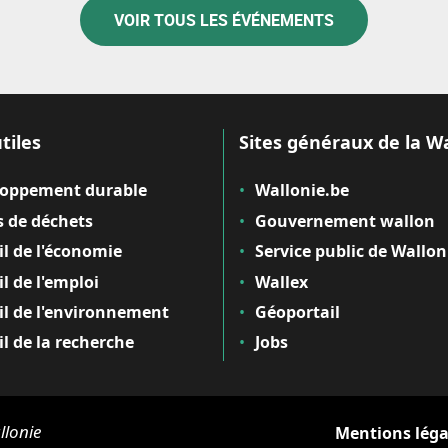
VOIR TOUS LES ÉVÉNEMENTS
tiles
Sites généraux de la W
loppement durable
Wallonie.be
 de déchets
Gouvernement wallon
il de l'économie
Service public de Wallon
il de l'emploi
Wallex
il de l'environnement
Géoportail
il de la recherche
Jobs
llonie
Mentions léga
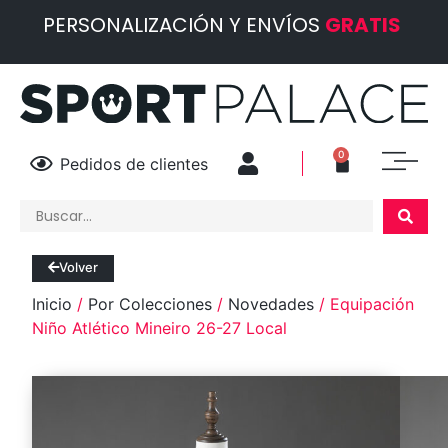
PERSONALIZACIÓN Y ENVÍOS
GRATIS
0
Pedidos de clientes
Volver
Inicio
/
Por Colecciones
/
Novedades
/ Equipación
Niño Atlético Mineiro 26-27 Local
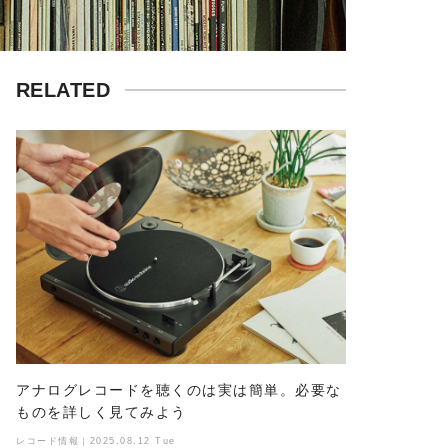
RELATED
アナログレコードを聴くのは実は簡単。必要な
ものを詳しく見てみよう
レコード情報｜2025.08.12 Tue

About this task: Restate every line above word for word. Do not carry over the images.

Solution for this task:
VOIR TOUS LES ÉVÉNEMENTS
tiles
Sites généraux de la W
loppement durable
Wallonie.be
 de déchets
Gouvernement wallon
il de l'économie
Service public de Wallon
il de l'emploi
Wallex
il de l'environnement
Géoportail
il de la recherche
Jobs
llonie
Mentions léga
PERSONALIZACIÓN Y ENVÍOS
GRATIS
0
Pedidos de clientes
Volver
Inicio
/
Por Colecciones
/
Novedades
/ Equipación
Niño Atlético Mineiro 26-27 Local
RELATED
アナログレコードを聴くのは実は簡単。必要な
ものを詳しく見てみよう
レコード情報｜2025.08.12 Tue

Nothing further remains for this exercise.